The Episcopal Church teaches that morality is positive, rather than negative. It is rooted in Jesus’ summary of the law; ‘to love God with heart, mind and soul and to love one’s neighbor as oneself.’ The focus of Christian morality is not on laws and restrictions but on a free and mature response to God’s love and in responsibility to our neighbors.”
These words come from the Website of St. Luke’s on the Lake in Austin, Texas which has one of the best Newcomer’s pages in the church. It includes this summary of what Episcopalians believe.
“Episcopalians believe in One God,
the Father who creates us and all things,
the Son who redeems us from sin and death
the Holy Spirit who renews us as the Children of God
Episcopalians believe the Holy Scriptures to be the Word of God and to contain all things necessary for salvation. We believe God inspired human authors and continues to speak to us through the Bible.

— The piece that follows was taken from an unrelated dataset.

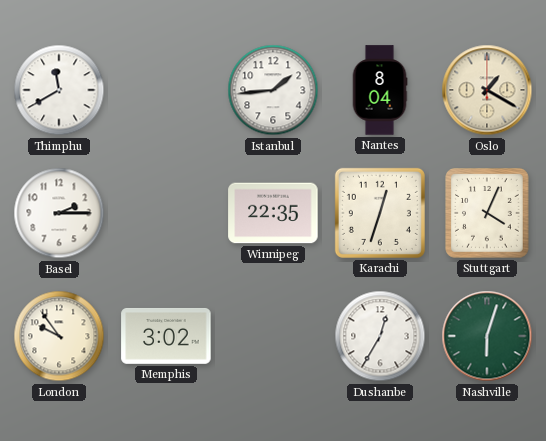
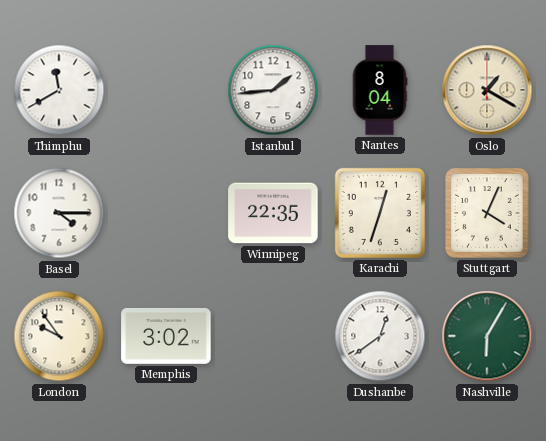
Basel: 2:15 -> 4:15
Dushanbe: 12:35 -> 12:39
Nashville: 6:03 -> 6:05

Episcopalians affirm that salvation is the end of our separation from God and the beginning of a new relationship with God and one another. The Apostles’ and Nicene Creeds are basic statements of our beliefs in God. “The Episcopal Church has more than 2.4 million members in over 7,500 congregations in 109 dioceses situated in 16 countries. It is a member of the world-wide Anglican Communion with 77 million members in 166 countries.”
From The Episcopal Café website www.episcopalcafe.org
The Episcopal Church came into being in 1784 through the consecration of its first bishop, Samuel Seabury, by bishops of the Episcopal Church of Scotland. The formal establishment of the Episcopal Church came in 1789 with the church’s first General Convention and adoption of its constitution and canons.
The General Convention is the primary governing authority in the Episcopal Church and—because of the church’s origins—reflects the structure of the U.S. Congress. The Convention is composed of a House of Deputies (lay and ordained deputies from each diocese) and a House of Bishops (all active and retired bishops). The Convention meets every three years to enact legislation, elect representatives to its governing boards and agencies, issue statements on matters of public policy and faith, and strengthen fellowship between its members and its Anglican, ecumenical and interfaith partners.
The president of the House of Bishops—known as the Presiding Bishop—also serves as the chief executive of The Episcopal Church, which is officially incorporated as The Domestic and Foreign Missionary Society. The Episcopal Church headquarters is located in New York City, but there are field offices in Washington D.C. (Office of Governmental Affairs); and New Bern, North Carolina (Office of Pastoral Care).
As of 2005, The Episcopal Church numbers 2.4 million members worshipping and witnessing in 7,680 congregations organized in 111 dioceses. The dioceses are organized in nine provinces for mutual support, consultation and coordination of ministry with offices and governing bodies of The Episcopal Church.